Stepparents and children often develop very close relationships. You may have entered the life of a child who desperately needed a father and you were there for him or her. Now, you and the child’s mother are divorcing. The impact on the child may be devastating. It would be great if the mother recognized the need for an ongoing relationship and made it work, but this isn’t always the case.

In this Divorced Fathers Rights guide we discuss whether you have any rights to see your step children after divorce.

The Rights of Stepparents

Unfortunately, stepparents have few rights to visitation or see their stepchildren. Few states have any laws establishing those rights. Few courts will mandate rights in a divorce decree. If you’re divorcing your spouse, the threat to the relationship with your stepchildren is very real. Find out the laws in your state and ask the court to consider your request for visitation with the stepchildren.

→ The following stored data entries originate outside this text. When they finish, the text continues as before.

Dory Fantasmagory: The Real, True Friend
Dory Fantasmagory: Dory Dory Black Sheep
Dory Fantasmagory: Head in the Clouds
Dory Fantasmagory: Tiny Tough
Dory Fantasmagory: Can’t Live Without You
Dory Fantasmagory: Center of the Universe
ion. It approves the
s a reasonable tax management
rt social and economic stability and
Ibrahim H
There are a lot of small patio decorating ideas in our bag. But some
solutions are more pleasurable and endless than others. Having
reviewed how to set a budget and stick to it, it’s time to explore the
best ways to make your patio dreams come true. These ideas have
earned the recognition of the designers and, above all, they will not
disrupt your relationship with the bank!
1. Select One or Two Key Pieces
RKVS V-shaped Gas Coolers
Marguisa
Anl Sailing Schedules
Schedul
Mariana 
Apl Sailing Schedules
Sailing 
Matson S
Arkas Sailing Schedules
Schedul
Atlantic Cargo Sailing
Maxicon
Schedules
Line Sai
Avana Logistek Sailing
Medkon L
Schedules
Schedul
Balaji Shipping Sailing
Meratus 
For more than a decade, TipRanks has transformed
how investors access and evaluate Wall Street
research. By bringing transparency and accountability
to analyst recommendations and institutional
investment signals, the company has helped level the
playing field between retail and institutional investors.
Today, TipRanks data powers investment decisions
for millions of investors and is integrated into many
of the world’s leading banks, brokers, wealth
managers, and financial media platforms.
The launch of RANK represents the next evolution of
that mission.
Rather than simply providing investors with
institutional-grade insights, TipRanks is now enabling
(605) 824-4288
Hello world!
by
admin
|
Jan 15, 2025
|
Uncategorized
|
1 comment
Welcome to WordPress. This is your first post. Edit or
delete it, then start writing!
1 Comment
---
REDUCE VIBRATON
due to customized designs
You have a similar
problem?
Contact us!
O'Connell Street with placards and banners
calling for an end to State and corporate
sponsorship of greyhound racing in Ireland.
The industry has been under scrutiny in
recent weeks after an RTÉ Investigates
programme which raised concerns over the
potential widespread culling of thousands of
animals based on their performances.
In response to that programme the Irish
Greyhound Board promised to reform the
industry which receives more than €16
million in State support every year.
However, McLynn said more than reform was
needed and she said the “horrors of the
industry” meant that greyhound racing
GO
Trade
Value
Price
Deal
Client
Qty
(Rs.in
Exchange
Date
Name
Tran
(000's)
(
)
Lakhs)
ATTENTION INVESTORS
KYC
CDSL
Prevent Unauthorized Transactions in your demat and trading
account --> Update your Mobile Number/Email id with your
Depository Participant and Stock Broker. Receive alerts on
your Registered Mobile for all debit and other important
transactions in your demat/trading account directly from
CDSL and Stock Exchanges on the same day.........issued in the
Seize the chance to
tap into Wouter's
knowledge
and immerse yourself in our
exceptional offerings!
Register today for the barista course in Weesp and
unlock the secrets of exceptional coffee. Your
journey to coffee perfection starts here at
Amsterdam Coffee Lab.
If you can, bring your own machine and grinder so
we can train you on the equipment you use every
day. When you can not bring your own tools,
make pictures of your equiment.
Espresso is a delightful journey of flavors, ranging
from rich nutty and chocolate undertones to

Options for Maintaining a Relationship with your Stepchildren

You’re going to have to work out the relationship outside the court system in most cases. First, discuss the situation with your soon-to-be ex-spouse. Offer to continue to be a part of the children’s lives. Stress the closeness you’ve developed with the child. Ask the parent to discuss the situation with the kids and get their input on a relationship that is important to them. Even if she is angry over the divorce, she may see the value to her children of you remaining a part of their lives.

It may help the parent be willing to allow you to spend time with the kids if you offer to do it in a neutral place. Start with picking them up for an activity and pizza. If things go well, in time the parent may be supportive of longer visits, possibly in your home for an overnight stay as if you were the biological parent with visitation rights.

If the parent is reluctant to allow you to visit, consider offering financial support of the kids if you have the means. If you were their biological father, you would be required to provide financial support. Offer that same type of support in return for visitation with the children. Don’t think of it as bribing the parent or paying for time with the children. Think of it as doing whatever it takes to make sure the children get what is best for them.

If the children’s parent is reasonable, there’s a good chance you’ll be able to work out something that allows you to continue a relationship in the best interest of the children.